J’ai même laisser mes veines goûter les poisons psychédéliques…trempé mes lèvres dans les liqueurs qui chavirent.

Mais toujours le livre se fini.
Mais toujours l’avion me ramène au point de départ.
Mais toujours le bateau rentre au port.
Mais toujours le jeu ou le film s’arrête.
Mais toujours le psychotrope te laisse perdu sans solutions
Mais toujours l’alcool te laisse avec la gueule de bois.

Mais reste alors quoi?
On reviens toujours au début?
Un effroi me traverse…l’amour fini il lui aussi comme il commence…dans l’indifférence ? …prouvez moi que non!

La vie fini est toujours comme elle commence..par un grand vide?

Dites moi que non!

Dites le moi…je vous en pris que la vie est surprise, que l’amour dura toujours, que le soleil jamais ne se couche! mentez moi, encore…car je le sais ce serais mentir tant de douceurs…n’est ce pas? Non vous n’avez pas l’air d’accord….

Plus prêt

Mon petit brin de vie n’est pas là ce matin. Et elle encore moins.

Leurs absences me ramène aux absents. Tous ceux réel ou rêvé qui me manquent.
La présence de l’autre me paraît si lourde parfois…elle ne l’ai jamais autant qu’en son absence.
Une absence qui devient une urgence.
Si je ne sais parler lorsque que je suis en présence d’autres nombreux…j’aime le face à face…il est effectivement un moment où je ne me referme. Le groupe me ramène à ma médiocrité et où je préfère mes prisons à l’échange stérile…ou chacun doit parler fort. Être drôle…être un autre.
Mais Dieu que j’aime le boudoir dans lequel peut te pousser le face à face. Les mots…les gestes de la confiance de la confidence du face à face. Jamais ne se confier…être soit en groupe…je ne sais pas faire…le coeur c’est comme un coffre fort à la banque…il s’ouvre dans le huit clos de deux personnes dont chacun a une clés pour laisser ses pensées volées une fois chacunes passée dans le cloac de la serrure qui cède sous les jeux de langues qui s’emmêlent.

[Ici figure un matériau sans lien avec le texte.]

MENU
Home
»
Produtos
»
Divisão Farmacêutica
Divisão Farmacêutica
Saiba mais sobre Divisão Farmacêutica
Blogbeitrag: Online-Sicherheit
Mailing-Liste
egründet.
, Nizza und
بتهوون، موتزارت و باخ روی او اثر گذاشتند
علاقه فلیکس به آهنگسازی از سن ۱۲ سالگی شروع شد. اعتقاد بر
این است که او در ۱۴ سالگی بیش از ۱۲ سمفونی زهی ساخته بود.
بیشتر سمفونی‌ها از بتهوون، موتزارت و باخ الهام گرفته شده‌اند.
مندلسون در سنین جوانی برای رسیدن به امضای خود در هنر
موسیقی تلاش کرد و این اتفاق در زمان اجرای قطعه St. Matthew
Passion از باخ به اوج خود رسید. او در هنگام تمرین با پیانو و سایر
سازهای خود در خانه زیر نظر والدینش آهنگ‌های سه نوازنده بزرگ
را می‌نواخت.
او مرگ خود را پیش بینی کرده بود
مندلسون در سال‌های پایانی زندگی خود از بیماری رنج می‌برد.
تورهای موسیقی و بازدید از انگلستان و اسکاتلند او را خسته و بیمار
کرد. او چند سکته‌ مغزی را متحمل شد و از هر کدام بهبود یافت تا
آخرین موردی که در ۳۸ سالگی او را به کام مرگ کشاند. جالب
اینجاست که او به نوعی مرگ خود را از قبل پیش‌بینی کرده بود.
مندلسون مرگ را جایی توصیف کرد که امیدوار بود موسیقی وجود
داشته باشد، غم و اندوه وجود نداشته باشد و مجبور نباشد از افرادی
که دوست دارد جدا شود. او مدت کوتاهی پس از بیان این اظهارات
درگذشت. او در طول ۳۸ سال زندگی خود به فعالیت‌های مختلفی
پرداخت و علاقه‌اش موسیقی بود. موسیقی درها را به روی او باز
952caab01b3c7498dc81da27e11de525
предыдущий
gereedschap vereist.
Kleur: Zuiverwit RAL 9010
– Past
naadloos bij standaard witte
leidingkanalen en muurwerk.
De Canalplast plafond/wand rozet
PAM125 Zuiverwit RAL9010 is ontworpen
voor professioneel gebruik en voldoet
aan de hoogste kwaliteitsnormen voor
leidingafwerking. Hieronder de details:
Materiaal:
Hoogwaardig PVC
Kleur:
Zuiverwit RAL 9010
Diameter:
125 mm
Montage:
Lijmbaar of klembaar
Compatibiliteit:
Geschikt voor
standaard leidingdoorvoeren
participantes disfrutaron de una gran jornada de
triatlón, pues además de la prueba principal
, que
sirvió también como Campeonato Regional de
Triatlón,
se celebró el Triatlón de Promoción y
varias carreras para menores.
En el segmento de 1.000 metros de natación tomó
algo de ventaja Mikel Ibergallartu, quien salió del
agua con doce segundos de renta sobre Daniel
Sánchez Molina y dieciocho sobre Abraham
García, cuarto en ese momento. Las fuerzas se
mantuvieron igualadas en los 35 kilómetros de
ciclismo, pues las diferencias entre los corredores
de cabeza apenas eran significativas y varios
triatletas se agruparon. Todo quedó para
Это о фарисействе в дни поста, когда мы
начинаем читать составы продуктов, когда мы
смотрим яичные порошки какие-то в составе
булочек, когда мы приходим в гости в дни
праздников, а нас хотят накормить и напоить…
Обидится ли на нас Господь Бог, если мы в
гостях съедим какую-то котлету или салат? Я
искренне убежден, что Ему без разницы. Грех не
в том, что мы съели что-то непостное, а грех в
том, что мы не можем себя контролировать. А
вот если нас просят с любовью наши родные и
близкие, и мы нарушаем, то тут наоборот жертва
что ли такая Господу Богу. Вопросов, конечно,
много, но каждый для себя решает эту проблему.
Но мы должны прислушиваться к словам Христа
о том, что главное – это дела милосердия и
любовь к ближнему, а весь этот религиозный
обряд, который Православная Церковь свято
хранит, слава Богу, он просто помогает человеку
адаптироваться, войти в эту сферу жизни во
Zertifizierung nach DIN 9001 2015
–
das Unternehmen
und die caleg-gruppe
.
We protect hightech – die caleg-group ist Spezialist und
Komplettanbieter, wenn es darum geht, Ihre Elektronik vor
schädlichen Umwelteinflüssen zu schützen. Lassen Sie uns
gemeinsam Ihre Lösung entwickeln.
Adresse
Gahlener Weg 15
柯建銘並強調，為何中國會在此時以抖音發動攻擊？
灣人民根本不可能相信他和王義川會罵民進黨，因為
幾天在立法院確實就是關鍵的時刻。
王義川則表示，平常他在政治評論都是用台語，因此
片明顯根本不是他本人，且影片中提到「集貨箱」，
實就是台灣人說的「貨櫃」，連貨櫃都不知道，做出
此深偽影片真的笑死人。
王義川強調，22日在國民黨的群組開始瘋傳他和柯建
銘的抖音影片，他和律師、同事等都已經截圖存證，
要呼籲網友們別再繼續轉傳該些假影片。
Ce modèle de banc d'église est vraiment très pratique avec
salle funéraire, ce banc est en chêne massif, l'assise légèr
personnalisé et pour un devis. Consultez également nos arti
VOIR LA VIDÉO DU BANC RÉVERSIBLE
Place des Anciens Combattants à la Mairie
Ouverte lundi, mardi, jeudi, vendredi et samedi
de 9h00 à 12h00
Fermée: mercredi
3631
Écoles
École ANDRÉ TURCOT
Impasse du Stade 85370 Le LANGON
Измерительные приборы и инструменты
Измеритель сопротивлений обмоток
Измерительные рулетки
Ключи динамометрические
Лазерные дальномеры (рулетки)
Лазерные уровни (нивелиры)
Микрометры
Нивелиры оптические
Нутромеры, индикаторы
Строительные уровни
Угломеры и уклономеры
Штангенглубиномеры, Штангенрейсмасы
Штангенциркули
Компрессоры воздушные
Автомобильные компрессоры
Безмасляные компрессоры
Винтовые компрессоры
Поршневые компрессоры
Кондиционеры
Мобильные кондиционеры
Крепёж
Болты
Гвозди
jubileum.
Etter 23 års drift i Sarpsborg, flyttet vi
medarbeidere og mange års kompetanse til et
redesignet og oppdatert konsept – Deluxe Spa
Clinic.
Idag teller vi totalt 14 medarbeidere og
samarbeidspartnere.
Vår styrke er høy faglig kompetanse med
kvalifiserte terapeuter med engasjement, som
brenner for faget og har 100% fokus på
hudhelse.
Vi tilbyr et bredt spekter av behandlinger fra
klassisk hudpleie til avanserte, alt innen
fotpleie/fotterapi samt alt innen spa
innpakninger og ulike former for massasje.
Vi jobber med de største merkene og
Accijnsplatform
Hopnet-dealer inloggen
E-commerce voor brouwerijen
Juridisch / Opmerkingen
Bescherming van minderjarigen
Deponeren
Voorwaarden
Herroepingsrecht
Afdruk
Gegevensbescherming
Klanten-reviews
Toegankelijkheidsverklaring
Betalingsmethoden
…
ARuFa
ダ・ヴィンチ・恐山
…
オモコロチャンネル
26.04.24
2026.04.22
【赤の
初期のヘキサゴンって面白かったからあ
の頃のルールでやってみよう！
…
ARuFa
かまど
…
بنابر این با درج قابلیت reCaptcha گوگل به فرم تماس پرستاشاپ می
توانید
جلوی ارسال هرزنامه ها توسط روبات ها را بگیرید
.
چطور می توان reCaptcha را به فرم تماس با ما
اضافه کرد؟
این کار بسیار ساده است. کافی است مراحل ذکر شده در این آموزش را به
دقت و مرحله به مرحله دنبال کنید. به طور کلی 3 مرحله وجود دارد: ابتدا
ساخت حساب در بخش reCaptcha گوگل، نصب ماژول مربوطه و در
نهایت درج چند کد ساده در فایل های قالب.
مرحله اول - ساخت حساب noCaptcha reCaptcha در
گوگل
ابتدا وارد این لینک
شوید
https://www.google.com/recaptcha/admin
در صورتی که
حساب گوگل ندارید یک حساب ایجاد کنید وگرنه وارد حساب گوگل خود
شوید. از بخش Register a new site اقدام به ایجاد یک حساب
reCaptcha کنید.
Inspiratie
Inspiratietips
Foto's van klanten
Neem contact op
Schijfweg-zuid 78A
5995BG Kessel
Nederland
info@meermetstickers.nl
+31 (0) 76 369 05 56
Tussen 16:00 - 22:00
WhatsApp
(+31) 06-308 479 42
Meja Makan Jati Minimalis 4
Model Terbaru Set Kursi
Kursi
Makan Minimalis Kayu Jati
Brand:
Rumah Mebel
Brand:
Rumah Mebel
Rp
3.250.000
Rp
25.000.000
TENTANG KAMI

J’ai ce besoin de dire…mais pas à n’importe qui. J’ai besoin de chaleur et de te tendresse mais pas de n’importe quoi. Je fuis les moi JE…je ne sais pas comment faire pour ne pas souffrir de ces autres qui sans conscience des autres balancent sans pudeur leurs supériorité imaginé…ce sont pour moi des gens qui ont le malheur de n’avoir jamais connu grand malheur…comme je les plaint le jour où la mort les touchera…j’espère être là pour eux malgré tout car ils risqueraient de sombrer…
J’avoue envier aussi ces talents de gens sociaux…comme ils sont aimé par tous…si fort…si fier…si grand.

Et voilà je divague…je me perd…je met ma clé près du coeur quoi qu’il en soit. Qu’elle ne se perde pas…elle peut toujours servir.